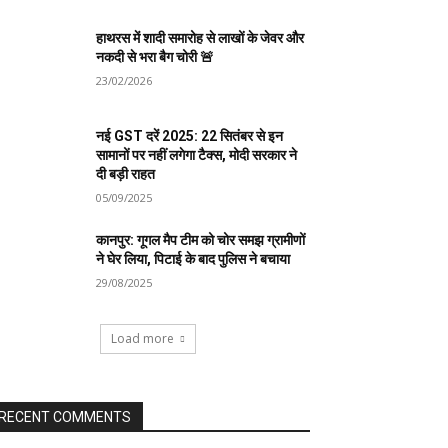
हाथरस में शादी समारोह से लाखों के जेवर और
नकदी से भरा बैग चोरी 🚨
23/02/2026
नई GST दरें 2025: 22 सितंबर से इन
सामानों पर नहीं लगेगा टैक्स, मोदी सरकार ने
दी बड़ी राहत
05/09/2025
कानपुर: गूगल मैप टीम को चोर समझ ग्रामीणों
ने घेर लिया, पिटाई के बाद पुलिस ने बचाया
29/08/2025
Load more
RECENT COMMENTS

• [Problem to work on]
All that is wanted is the line with "सामानों पर नहीं लगेगा टैक्स, मोदी सरकार ने" and every later line in the entries, reproduced exactly.

• [Task solution]
सामानों पर नहीं लगेगा टैक्स, मोदी सरकार ने
दी बड़ी राहत
05/09/2025
कानपुर: गूगल मैप टीम को चोर समझ ग्रामीणों
ने घेर लिया, पिटाई के बाद पुलिस ने बचाया
29/08/2025
Load more
RECENT COMMENTS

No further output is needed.